Closed tiggerite closed 3 years ago
So a couple of things, Task.Run is basically sugar syntax for StartNew, with default parameters. It does have an option to have a custom TaskScheduler on one StartNew overload which will achieve what you are saying what you want.
https://devblogs.microsoft.com/pfxteam/task-run-vs-task-factory-startnew/
Long running doesn't work the way I think lots of people think it does. It's not a dedicated thread as far as I can recall. Long running means "hey task scheduler, don't expect me back for a while". This affects hysteresis, the threshold for generating new threads (by default new threads - up to SetMaxThreads() - is only performed once every 0.5 seconds). So that would be all you use lose, is if these were the last 2 threads in the pool, you would have to wait 1.0 seconds of CPU time, to get replacement threads assuming they were returned to the optimum levels (this is a whole hard to explain thing sorry). Even then if you use async and await that isn't fully commited threads (i.e. I took two threads). The thread used will eventually yield because of the code. So for a very hot calculation loop, that's synch, like is prime, long running is chosen because the thread really won't be back for a while. For a properly async await method it's virtually unnecessary, just in my opinion because the mechanism returns that very thread. In instances where you have a bit of hot looping before an await occurs, you would avoid a "lock in" by having called await Task.Yield();
to force background processing immediately. So also you have to understand that Async/Await is allowing the shuffling of threads inside and outside of that Task for the life time of that application. Also, with lower overhead due to SynchronizationContext not in use. The only time a thread is "assigned" is when its not "awaiting" so essentially between await steps, make sense? So creating an Infinitely running task/loop, doesn't mean I stole a thread, its only using a thread when its invoking code, otherwise the ThreadPool gets it back for other things.
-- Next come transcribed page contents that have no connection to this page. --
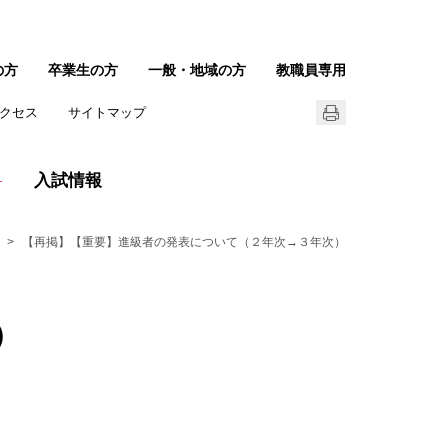
の方
卒業生の方
一般・地域の方
教職員専用
クセス
サイトマップ
入試情報
【再掲】【重要】進級者の発表について（２年次→３年次）
）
I think 77 pipeline consumers, for the most part, sounds ridiculous for a single application... But I then remember we have 40 in a single kestrel app ourselves. The CPU utilization on idle is maybe 0-1%. The problem is curation of active consumers.
The top 3 queues - our ingestion queues - pegged at 100% siphon off all performance from the application (i.e. Threadpool starvation). The CPU usage at this point is 80-95% in one application.
There's nothing to actually fix though. It is a knowable quantity through observation, metrics, and benchmarking etc. I had back and forths with this developer that implemented his design with the library and while it did not alleviate his frustration, I kept explaining its doing what you are telling it to do, if you let everything burst simultaneously, in a highly threaded application, it will shit its pants because we don't have 1,000,000 green threads as goroutines like golang. It's that simple I am afraid.
I was still able to improve the design with some hotfixes and observing how the developer used the application. I made some quality of life improvements -> Global Consumer Options is one of those features. This allowed him to mass tweak the entire performance in high periods of traffic to self-throttle vs.... going back to the drawing board and rethink his "monolithic" one application does everything design - which he still should do.
This software scales up to the hardware, just like RabbitMQ. It won't hold your hand in this regard, which sounds like what you are attempting to do and got a little bit by. Splitting traffic off by horizontal scaling is one way of solving this, partition queues between applications is the best way, because you are dedicated a box to your hottest queues etc.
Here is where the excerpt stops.